Excluding all but those with serious psychological distress, the team estimated that 9.5% distressed Americans in 2014 still did not have health insurance that would give them access to a psychiatrist or counselor, a slight rise from 2006, when 9% lacked any insurance.
And 10.5% in 2014 experienced delays in getting professional help compared with 9.5% in 2006, while 9.9% could not afford to pay for psychiatric medications in 2014, up from 8.7% in 2006.
The study may help explain why the suicide rate is up to 43,000 people each year, said Weissman, who noted that the affected groups are late baby boomers and Generation Xers — those “that some have described as experiencing not a better horizon but a worse horizon than their parents,” she said.
“The obvious pointer is economics,” she said. “The Great Recession of 2008 had a tremendous impact on adults with serious psychological distress.” About 2008 and through the years of the Great Recession, Weissman saw “dramatic decreased utilization” in health care among people with serious psychological distress.
“Now, this is not true of the non-mentally ill. The non-mentally ill are doing much better than they were in 2006,” she said, attributing this to the “positive impacts” of the Affordable Care Act. The Great Recession held back the mentally ill from beginning to see the progress that the non-mentally ill are seeing.
Weissman added that 2014 was the first year the ACA was fully implemented, and the Mental Health Parity Act was implemented in 2008. The latter, which requires equality in health care coverage concerning mental illness and other chronic diseases, was a predecessor to the Affordable Care Act, she said.
Overall, then, the study was meant to update the data and to get a benchmark by which to measure how the mentally ill are using and responding to the ACA.

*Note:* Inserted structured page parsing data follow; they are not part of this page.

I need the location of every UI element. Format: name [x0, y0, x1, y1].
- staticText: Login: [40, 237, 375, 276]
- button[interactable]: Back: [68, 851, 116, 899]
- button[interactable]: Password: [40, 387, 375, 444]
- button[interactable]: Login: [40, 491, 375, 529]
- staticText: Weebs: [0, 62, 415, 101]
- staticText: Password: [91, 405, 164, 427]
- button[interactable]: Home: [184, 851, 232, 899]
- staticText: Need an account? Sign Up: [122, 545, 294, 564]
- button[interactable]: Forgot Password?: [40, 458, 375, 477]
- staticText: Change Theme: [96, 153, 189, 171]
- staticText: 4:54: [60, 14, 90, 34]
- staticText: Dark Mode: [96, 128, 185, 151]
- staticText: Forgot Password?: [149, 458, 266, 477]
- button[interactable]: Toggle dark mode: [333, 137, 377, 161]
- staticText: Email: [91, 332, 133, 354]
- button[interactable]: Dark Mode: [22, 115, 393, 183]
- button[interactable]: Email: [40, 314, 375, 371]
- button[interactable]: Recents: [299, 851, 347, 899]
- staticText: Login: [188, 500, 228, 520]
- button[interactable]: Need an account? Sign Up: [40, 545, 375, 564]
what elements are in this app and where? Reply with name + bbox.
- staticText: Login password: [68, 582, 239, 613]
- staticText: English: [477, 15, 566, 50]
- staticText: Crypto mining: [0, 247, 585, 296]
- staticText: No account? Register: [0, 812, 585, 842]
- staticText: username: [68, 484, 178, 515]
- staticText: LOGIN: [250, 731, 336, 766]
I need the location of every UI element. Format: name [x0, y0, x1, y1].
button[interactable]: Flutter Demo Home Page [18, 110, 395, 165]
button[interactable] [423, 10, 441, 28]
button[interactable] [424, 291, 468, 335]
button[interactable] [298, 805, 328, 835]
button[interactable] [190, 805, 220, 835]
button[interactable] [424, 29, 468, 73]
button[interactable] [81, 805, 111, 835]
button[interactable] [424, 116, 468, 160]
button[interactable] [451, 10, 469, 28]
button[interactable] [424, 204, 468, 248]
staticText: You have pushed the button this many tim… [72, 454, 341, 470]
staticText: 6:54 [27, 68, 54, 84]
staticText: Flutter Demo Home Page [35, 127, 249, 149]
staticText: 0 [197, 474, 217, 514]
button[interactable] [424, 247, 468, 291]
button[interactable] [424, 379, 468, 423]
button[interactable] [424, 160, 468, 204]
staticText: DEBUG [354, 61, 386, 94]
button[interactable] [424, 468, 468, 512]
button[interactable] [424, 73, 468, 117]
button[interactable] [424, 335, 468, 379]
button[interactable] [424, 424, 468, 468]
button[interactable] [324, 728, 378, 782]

Dr. Christina Mangurian, an associate professor of psychiatry at UCSF Weill Institute for Neurosciences, described the study as “important.”
‘Chaotic health care use’
“A study examining health care utilization among adults with serious psychological distress is important for a number of reasons,” said Mangurian, who was not involved in the new research. “First, serious psychological conditions (e.g., depression) are medical conditions and require treatment. Second, it is well-established that improving mental health treatment of people with (both) psychiatric and medical problems improves medical outcomes and reduces costs.”
She added that stigma about psychiatric conditions probably impedes health care utilization, but the study included evidence of structural factors, such as lack of coverage and lack of finances, that compounds the problem.
Her own research focuses on improving the care received by people with serious mental illnesses, including schizophrenia and bipolar disorder. “Those people die 25 years earlier than the general population, often from cardiovascular disease,” Mangurian said. “There are huge problems based on siloed care between the public mental health and primary care systems, which are separate culturally, electronically, geographically and fiscally.”
Weissman added that we’re at a moment of seeing increased mental illness and increased suicide among middle-age adults. Researchers understand too little about the reasons for what is anecdotally called the “suicide belt”: the West and the South.
The lack of availability of mental health care providers in those regions may be the reason for higher suicide rates in these areas, she suggested.
“I got this picture from looking at the data that there’s kind of this chaotic health care use with the mentally ill,” Weissman said. “The middle-aged adults that are experiencing this uptick in suicide, the concern is that it’s going to go on with the next generation and that it’s going to continue.”